Bu zamanı da 02/03 sezonunda buldu Harry ve sağlıklı olduğu zaman neler yapabileceğini bir kez daha gösterdi. Bu sezonda 31 maça çıkarak 14 gol kaydetti. Bu yılın başka bir anlamı da Kewell’ın kendisini futbol arenasına sunan Leeds United’daki son senesi olması. BBC’ye verdiği bir röportaj sırasında kulübün staff’ı ve sağlık ekibi hakkında olumsuz düşüncelerini hırçın bir biçimde dile getiren Kewell, bu olayın sonunda İngiltere’nin diğer bir büyük kulübü Liverpool’a transfer oldu. Daha birkaç sene önce 25m poundluk bir bonservis bedeli teklif edilen Kewell’ın 10 milyon Euro civarı bir ücrete satılmasının başlıca nedeni ne yazık ki yaşadığı sakatlıklardı. Aslında Milan, Chelsea, ManU, Arsenal ve Barcelona gibi birçok başka kulüp de kendisini transfer etmek istiyordu ama o tercihini Liverpool’dan yana kullandı.

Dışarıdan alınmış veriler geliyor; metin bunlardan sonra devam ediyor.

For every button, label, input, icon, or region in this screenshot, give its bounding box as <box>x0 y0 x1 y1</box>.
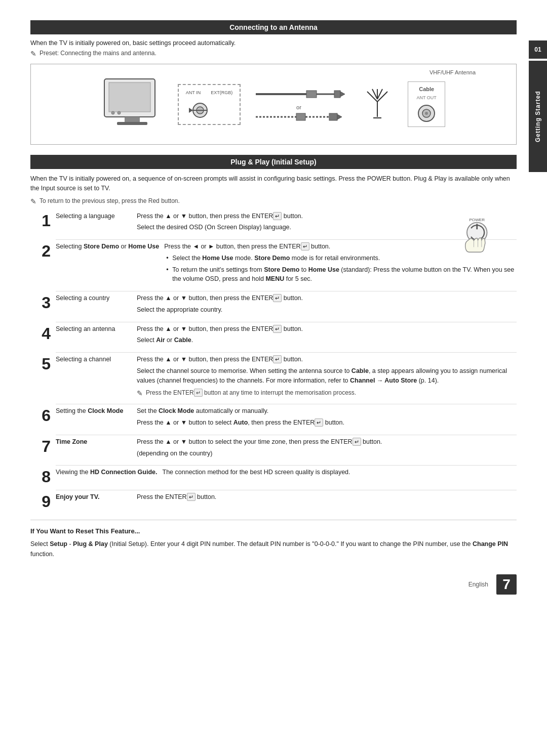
svg-rect-13 <box>334 91 340 98</box>
pencil-icon-3: ✎ <box>137 388 143 399</box>
step-7-label: Time Zone <box>56 437 137 445</box>
step-9-content: Press the ENTER↵ button. <box>137 492 517 504</box>
step-8-number: 8 <box>30 469 56 485</box>
plug-play-section: Plug & Play (Initial Setup) When the TV … <box>30 155 517 510</box>
pencil-icon: ✎ <box>30 50 36 58</box>
pencil-icon-2: ✎ <box>30 197 36 205</box>
step-2-number: 2 <box>30 243 56 259</box>
cable-lines: or <box>256 87 347 122</box>
reset-text: Select Setup - Plug & Play (Initial Setu… <box>30 539 517 559</box>
svg-point-4 <box>111 111 114 114</box>
page-footer: English 7 <box>30 574 517 595</box>
cable-box: Cable ANT OUT <box>408 81 445 127</box>
svg-rect-17 <box>296 113 305 120</box>
step-1-number: 1 <box>30 213 56 229</box>
antenna-svg <box>362 87 393 122</box>
step-8-row: 8 Viewing the HD Connection Guide. The c… <box>30 468 517 485</box>
svg-text:POWER: POWER <box>469 218 485 222</box>
step-1-row: 1 Selecting a language Press the ▲ or ▼ … <box>30 212 517 235</box>
plug-play-note: ✎ To return to the previous step, press … <box>30 197 517 205</box>
svg-rect-11 <box>306 91 317 98</box>
step-6-label: Setting the Clock Mode <box>56 406 137 414</box>
footer-page-number: 7 <box>496 574 517 595</box>
reset-header: If You Want to Reset This Feature... <box>30 527 517 535</box>
antenna-section: Connecting to an Antenna When the TV is … <box>30 20 517 145</box>
step-9-row: 9 Enjoy your TV. Press the ENTER↵ button… <box>30 492 517 510</box>
plug-play-header: Plug & Play (Initial Setup) <box>30 155 517 169</box>
step-7-number: 7 <box>30 438 56 454</box>
step-3-row: 3 Selecting a country Press the ▲ or ▼ b… <box>30 293 517 317</box>
step-8-label: Viewing the HD Connection Guide. <box>56 468 163 476</box>
antenna-note: ✎ Preset: Connecting the mains and anten… <box>30 50 517 58</box>
tv-svg <box>102 76 163 132</box>
svg-marker-8 <box>189 108 193 113</box>
step-4-row: 4 Selecting an antenna Press the ▲ or ▼ … <box>30 324 517 348</box>
step-5-content: Press the ▲ or ▼ button, then press the … <box>137 355 517 399</box>
sidebar-getting-started: Getting Started <box>529 61 547 172</box>
antenna-diagram: VHF/UHF Antenna <box>30 64 517 145</box>
plug-play-intro: When the TV is initially powered on, a s… <box>30 174 517 193</box>
reset-section: If You Want to Reset This Feature... Sel… <box>30 520 517 559</box>
steps-container: POWER 1 Selecting a language Press the ▲… <box>30 212 517 510</box>
step-8-content: The connection method for the best HD sc… <box>163 468 517 479</box>
antenna-symbol <box>362 87 393 122</box>
cable-svg: or <box>256 87 347 122</box>
svg-text:or: or <box>296 104 301 110</box>
step-5-row: 5 Selecting a channel Press the ▲ or ▼ b… <box>30 355 517 399</box>
step-9-label: Enjoy your TV. <box>56 492 137 500</box>
step-4-label: Selecting an antenna <box>56 324 137 332</box>
step-4-number: 4 <box>30 325 56 342</box>
sidebar-label: Getting Started <box>534 91 541 142</box>
svg-marker-20 <box>337 114 342 119</box>
svg-point-5 <box>118 111 121 114</box>
svg-marker-14 <box>340 92 345 97</box>
footer-language: English <box>468 581 488 588</box>
connector-labels: ANT IN EXT(RGB) <box>186 90 232 95</box>
svg-rect-1 <box>109 82 150 112</box>
antenna-intro: When the TV is initially powered on, bas… <box>30 39 517 47</box>
vhf-label: VHF/UHF Antenna <box>429 69 476 75</box>
step-5-label: Selecting a channel <box>56 355 137 363</box>
step-3-number: 3 <box>30 295 56 311</box>
step-6-number: 6 <box>30 407 56 424</box>
step-3-label: Selecting a country <box>56 293 137 302</box>
antenna-header: Connecting to an Antenna <box>30 20 517 34</box>
step-4-content: Press the ▲ or ▼ button, then press the … <box>137 324 517 348</box>
cable-port-svg <box>415 103 438 122</box>
svg-rect-19 <box>329 113 337 120</box>
step-1-label: Selecting a language <box>56 212 137 220</box>
step-6-content: Set the Clock Mode automatically or manu… <box>137 406 517 430</box>
step-2-row: 2 Selecting Store Demo or Home Use Press… <box>30 242 517 286</box>
step-6-row: 6 Setting the Clock Mode Set the Clock M… <box>30 406 517 430</box>
connector-svg <box>189 101 229 119</box>
step-7-row: 7 Time Zone Press the ▲ or ▼ button to s… <box>30 437 517 460</box>
svg-point-30 <box>425 112 428 115</box>
step-5-number: 5 <box>30 356 56 372</box>
sidebar-number: 01 <box>529 40 547 59</box>
step-9-number: 9 <box>30 493 56 510</box>
svg-rect-3 <box>117 122 147 125</box>
step-3-content: Press the ▲ or ▼ button, then press the … <box>137 293 517 317</box>
step-7-content: Press the ▲ or ▼ button to select the yo… <box>137 437 517 460</box>
connector-box: ANT IN EXT(RGB) <box>178 84 241 125</box>
tv-illustration <box>102 76 163 132</box>
step-2-label: Selecting Store Demo or Home Use <box>56 242 164 250</box>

Anfield Road’daki kariyerine de sükse bir giriş yaptı Avustralya’lı. 7 Numaralı formasını burada da sırtına geçirirken, ilk sezonunda 36 lig maçında 7 gol kaydetti. Ayrıca Liverpool’un Uefa Kupası’ndaki en golcü oyuncusu oldu. Her kulvarda şampiyonluk mücadelesi veren Liverpool’un Michael Owen ve Emilie Heskey ile beraber en etkili oyuncusuydu. Keşke başka sakatlık problemleri yaşamasaydı da bu seviyede kalabilseydi. Keza bu sezonun bitişiyle beraber kariyeri büyük bir darbe alacaktı.

Kewell 04/05 sezonuna kabus gibi bir giriş yaptı. İlk 14 hafta gol bulamazken, sakatlıklar yeniden yakasına yapışmıştı. 15. Maçında gol ile tanışmasına rağmen bu sezonu yaşadığı sakatlıklar nedeniyle sadece 18 lig maçı oynayarak bitirebildi. Ancak bu senenin Kewell için bir anlamı daha vardı. Bu sezonda kendisinin çok fazla bir payı olamasa da Liverpool, şampiyonlar ligi şampiyonluğuna ulaştı. Yanı başımızda Atatürk Olimpiyat Stadı’nda oynanılan bu finalde hazır olmamasına rağmen Kewell’ı ilk 11’de sahaya çıkartan Rafa Benitez çok eleştiriliyordu ki, bu eleştiriler haklı çıktı. Kewell daha ilk yarıda yeniden ciddi bir sakatlık neticesinde oyundan alınıyordu. Eminim o an, gözlerini kapatıp defalarca lanet etmiştir bu duruma.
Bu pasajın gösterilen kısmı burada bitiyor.